Ventings from a guy with an unhealthy interest in budgets, policy, the dismal science, life in the Upper Midwest, and brilliant beverages.
Saturday, October 16, 2021
More proof - stopping COVID's damage in Wisconsin starts with getting vaxxed.
Yesterday, the Wisconsin Department of Health Services gave their monthly update that compares the COVID pandemic among vaccinated and unvaccinated Wisconsinites. And the gaps are wide and noticeable.
So if you are an unvaccinated adult in Wisconsin, you are 3 to 5 times more likely to get COVID, and if you're a student under 18 (the group which drove the COVID spike as schools started back up), you are 7 to 12 times more likely. Seems significant.
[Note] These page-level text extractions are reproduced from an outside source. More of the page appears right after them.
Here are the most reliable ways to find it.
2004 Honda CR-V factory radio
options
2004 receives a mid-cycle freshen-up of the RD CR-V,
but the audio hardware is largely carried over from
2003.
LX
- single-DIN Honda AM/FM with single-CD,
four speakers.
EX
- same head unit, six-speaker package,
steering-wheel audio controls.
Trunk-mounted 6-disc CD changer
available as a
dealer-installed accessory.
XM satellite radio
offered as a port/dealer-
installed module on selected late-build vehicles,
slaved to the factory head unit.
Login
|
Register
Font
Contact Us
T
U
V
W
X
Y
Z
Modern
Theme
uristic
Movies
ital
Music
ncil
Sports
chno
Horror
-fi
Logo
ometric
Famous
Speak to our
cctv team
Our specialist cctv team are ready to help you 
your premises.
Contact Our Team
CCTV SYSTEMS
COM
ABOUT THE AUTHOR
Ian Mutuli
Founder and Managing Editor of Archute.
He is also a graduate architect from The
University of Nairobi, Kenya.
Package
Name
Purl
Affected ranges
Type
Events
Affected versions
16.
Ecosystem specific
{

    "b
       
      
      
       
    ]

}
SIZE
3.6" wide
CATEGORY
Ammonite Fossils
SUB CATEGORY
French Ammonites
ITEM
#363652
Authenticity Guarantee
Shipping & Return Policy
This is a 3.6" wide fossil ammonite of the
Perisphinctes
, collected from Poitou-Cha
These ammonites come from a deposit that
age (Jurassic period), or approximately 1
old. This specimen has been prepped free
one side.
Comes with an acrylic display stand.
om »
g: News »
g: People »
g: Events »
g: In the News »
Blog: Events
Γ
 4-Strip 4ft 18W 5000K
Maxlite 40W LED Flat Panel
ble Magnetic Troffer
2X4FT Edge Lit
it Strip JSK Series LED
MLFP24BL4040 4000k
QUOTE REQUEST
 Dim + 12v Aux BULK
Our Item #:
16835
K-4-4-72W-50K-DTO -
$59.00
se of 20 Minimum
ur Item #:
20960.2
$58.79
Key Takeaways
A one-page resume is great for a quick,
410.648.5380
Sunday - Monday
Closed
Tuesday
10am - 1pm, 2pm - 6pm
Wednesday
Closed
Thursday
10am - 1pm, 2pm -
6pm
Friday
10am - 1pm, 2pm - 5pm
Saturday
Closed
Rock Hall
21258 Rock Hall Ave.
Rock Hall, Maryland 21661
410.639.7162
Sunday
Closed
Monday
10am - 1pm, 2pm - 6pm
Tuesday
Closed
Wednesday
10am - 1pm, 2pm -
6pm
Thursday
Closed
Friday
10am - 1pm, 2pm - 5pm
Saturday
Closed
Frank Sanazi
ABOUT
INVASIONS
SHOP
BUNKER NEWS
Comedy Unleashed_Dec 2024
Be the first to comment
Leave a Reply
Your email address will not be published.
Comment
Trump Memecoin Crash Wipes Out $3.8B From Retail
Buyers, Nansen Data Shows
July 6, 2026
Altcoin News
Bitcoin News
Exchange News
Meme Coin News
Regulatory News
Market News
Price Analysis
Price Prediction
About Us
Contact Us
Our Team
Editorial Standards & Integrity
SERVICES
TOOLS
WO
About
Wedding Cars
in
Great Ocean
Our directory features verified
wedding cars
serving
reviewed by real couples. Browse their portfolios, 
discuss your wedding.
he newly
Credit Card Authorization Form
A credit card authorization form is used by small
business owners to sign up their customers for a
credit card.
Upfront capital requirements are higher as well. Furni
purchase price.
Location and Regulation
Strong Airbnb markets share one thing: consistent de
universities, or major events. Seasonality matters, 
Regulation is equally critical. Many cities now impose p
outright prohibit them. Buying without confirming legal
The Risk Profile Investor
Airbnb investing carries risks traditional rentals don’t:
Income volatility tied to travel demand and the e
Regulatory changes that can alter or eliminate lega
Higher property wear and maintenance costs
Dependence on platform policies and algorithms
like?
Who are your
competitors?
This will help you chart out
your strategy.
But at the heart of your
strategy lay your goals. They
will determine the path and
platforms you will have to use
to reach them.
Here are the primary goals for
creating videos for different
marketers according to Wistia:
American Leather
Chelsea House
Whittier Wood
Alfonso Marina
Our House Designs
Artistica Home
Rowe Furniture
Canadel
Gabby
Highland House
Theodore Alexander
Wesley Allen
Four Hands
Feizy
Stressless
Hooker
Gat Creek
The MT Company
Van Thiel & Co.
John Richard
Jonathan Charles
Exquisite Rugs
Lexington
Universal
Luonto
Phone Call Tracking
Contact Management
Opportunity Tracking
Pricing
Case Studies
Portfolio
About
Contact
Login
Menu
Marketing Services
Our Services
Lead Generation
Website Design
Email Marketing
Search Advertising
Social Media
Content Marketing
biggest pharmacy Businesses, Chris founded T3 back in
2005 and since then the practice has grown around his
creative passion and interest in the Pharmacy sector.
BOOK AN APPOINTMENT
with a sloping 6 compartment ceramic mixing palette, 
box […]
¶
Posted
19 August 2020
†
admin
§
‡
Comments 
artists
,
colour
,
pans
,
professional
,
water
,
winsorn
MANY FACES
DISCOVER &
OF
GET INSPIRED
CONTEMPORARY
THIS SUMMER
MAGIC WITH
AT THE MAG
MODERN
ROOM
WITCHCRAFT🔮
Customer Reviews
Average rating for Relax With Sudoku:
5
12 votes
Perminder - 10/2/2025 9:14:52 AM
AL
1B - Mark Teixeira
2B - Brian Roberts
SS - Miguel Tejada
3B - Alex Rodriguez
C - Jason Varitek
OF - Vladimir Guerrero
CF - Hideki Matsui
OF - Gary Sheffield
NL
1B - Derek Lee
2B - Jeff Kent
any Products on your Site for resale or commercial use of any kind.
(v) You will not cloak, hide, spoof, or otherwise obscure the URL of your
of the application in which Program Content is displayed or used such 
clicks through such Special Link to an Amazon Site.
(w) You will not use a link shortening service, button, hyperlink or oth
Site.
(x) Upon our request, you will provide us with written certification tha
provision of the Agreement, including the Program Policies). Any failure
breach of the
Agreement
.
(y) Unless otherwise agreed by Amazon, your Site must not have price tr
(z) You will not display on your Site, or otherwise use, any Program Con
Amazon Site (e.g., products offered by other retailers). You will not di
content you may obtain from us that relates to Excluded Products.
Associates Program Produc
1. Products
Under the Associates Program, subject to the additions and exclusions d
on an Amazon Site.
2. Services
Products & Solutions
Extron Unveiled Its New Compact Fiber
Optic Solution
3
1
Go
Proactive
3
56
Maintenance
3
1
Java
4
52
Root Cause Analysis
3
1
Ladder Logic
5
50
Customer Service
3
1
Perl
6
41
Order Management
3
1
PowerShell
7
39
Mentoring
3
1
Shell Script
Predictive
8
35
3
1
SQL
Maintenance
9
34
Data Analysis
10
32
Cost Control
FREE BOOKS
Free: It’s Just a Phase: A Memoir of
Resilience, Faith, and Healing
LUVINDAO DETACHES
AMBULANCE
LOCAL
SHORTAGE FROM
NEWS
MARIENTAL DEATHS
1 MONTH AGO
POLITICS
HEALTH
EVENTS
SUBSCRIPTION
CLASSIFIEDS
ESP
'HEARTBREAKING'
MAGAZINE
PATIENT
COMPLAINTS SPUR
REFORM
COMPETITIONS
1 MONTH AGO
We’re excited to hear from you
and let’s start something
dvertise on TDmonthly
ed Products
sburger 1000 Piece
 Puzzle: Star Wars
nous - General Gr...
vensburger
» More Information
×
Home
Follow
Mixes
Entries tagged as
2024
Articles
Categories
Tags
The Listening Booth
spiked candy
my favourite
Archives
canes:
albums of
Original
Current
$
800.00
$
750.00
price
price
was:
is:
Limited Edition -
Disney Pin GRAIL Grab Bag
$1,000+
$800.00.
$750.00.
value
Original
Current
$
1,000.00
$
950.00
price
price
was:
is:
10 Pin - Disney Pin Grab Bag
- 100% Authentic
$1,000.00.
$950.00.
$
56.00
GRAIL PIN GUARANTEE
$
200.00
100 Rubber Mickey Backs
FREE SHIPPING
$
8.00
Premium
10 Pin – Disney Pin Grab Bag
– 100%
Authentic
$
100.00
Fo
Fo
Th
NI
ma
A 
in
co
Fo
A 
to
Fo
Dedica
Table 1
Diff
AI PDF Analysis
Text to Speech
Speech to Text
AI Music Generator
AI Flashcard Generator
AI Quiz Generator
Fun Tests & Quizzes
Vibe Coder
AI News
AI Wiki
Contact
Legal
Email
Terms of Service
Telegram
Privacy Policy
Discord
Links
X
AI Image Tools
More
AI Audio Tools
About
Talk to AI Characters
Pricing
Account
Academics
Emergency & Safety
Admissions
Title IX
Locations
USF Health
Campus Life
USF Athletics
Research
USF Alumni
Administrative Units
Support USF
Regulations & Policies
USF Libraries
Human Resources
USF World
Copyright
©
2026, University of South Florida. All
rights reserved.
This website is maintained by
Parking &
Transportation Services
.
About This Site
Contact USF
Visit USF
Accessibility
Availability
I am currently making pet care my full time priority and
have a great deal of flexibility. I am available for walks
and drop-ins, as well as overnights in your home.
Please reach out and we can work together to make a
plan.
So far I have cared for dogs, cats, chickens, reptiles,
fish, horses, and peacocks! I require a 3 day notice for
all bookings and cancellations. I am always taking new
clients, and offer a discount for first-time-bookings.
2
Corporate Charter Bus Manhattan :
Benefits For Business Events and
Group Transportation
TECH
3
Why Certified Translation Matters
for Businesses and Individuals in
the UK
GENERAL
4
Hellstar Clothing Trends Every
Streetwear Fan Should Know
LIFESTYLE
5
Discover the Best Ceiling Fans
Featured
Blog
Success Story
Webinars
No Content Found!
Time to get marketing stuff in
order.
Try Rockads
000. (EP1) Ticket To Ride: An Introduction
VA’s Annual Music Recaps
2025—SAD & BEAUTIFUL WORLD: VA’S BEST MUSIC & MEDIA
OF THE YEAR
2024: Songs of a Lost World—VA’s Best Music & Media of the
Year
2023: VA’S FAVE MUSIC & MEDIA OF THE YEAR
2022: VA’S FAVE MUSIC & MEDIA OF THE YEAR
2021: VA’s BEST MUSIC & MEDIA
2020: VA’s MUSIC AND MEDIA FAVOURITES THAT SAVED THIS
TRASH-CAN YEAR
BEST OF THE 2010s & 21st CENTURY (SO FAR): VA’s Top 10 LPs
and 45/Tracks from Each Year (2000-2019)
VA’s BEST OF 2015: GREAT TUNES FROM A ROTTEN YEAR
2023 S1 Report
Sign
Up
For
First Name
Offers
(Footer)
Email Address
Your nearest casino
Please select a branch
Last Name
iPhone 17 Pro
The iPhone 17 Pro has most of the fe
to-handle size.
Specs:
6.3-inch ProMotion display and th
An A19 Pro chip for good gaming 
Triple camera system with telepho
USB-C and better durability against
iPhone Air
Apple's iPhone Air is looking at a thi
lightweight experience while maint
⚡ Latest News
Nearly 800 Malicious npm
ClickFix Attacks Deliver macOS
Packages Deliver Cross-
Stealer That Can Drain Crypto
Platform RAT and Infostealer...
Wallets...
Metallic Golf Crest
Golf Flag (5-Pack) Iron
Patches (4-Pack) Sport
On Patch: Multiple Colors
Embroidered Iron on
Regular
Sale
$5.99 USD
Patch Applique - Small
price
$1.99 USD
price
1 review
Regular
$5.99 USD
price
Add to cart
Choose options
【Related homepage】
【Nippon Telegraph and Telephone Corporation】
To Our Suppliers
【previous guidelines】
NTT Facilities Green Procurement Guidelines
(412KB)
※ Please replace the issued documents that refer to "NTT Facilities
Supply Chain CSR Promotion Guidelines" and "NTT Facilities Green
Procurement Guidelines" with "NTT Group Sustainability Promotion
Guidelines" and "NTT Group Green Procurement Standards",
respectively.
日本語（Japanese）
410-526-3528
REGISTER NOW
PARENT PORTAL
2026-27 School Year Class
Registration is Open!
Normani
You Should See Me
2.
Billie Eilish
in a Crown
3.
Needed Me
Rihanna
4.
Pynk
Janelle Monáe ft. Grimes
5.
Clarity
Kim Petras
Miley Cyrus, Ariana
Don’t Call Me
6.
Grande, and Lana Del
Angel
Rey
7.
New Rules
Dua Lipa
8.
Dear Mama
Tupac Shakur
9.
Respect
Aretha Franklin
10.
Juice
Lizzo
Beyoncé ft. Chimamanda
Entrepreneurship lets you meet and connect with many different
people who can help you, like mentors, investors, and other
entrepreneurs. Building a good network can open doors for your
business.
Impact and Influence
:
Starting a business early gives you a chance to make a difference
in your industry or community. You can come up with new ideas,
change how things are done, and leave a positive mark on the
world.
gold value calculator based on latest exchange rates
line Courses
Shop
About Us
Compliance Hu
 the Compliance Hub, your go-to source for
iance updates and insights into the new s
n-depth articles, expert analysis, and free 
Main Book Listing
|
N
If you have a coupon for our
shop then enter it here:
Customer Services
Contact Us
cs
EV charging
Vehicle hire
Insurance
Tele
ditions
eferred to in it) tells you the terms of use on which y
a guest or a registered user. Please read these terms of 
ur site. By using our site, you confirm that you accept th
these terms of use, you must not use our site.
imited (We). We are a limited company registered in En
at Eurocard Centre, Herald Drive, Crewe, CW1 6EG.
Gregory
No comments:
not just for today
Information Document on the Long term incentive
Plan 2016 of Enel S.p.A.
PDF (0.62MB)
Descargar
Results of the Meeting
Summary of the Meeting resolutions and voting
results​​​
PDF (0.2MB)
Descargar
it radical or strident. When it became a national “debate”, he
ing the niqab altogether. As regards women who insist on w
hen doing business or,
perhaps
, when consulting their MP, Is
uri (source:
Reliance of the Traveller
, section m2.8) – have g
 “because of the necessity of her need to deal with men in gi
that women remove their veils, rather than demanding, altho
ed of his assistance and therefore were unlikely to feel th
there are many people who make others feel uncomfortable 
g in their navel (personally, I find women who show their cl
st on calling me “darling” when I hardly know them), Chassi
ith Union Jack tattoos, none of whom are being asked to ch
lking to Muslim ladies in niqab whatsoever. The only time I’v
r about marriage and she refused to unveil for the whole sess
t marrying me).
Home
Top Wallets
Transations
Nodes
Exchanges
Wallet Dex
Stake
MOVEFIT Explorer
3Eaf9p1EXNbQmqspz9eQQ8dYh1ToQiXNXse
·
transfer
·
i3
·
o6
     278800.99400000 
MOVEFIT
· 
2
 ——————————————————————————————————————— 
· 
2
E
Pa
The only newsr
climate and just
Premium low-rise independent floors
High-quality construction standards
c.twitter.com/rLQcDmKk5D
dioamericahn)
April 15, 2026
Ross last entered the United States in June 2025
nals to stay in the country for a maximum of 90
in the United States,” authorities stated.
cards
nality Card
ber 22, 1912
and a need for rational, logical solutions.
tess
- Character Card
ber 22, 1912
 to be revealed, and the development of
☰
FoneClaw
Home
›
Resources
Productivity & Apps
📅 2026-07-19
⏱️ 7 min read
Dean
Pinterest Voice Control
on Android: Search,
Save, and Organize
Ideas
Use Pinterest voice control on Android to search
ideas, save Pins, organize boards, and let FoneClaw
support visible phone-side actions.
And for those getting COVID, it is much more likely that the unvaxxed end up in the hospital.
That's a rate between 11-19 times more for all age groups between 25 and 64. And the only group of vaxxed people who have any notable level of hospitalization are those over 65, who are more likely to end up in the hospital for any illness.
Not surprisingly, the death rates are also very different. To the point that pretty much the only way people under 65 will die of COVID is if they are unvaxxed.
Any question that getting the vax makes outcomes a lot better with COVID? Not here.
While there has been some progress in getting the rate of new cases down in the last week, the geographic disparities still exist. Rural, less-vaxxed, Republican-voting counties continue to have the get the highest rates of new cases.
I hope that the recent approvals of boosters continue the trend of downward cases as the weather cools, and if the vaccine can be approved for kids 5-11, that's another highly-susceptible group that can get more protection. The evidence from the Wisconsin DHS seems pretty clear - if you want to limit the damage from COVID, getting vaccinated is going to go a long way toward doing so.
Related - my Uncle was up at his cabin in Vilas County 2 weeks ago, and got hit with a stroke. He was able to call the local ambulance and they were able to transport him, but he wasn't able to go to any hospitals in Minocqua or Wausau or anywhere else nearby, because they were all filled up with COVID cases.
ReplyDeleteThey had to take him 2 hours away to Green Bay to be treated, and to eventually have surgery. He is recovering now (albeit still in GB as of today), but the carelessness of COVID-iocy doesn't just affect those individuals and their families. And it's time it gets called out as such.
Last winter, when I was still young, starry-eyed and naive, I was shocked by something a coworker told me. His wife was an administrator at a local (Milwaukee) hospital, and she and her staff were overwhelmed by COVID patients. That’s not the shocking part. He then specified that the vast majority of COVID patients packing that Milwaukee hospital were “from small towns up north.”
ReplyDeleteI don’t know why it surprised me. It was just the latest example of how “city folk” carry and sometimes literally save “country folk”—and not the other way around, as the yokels seem to think. Sorry about your uncle. Hope he’s doing well.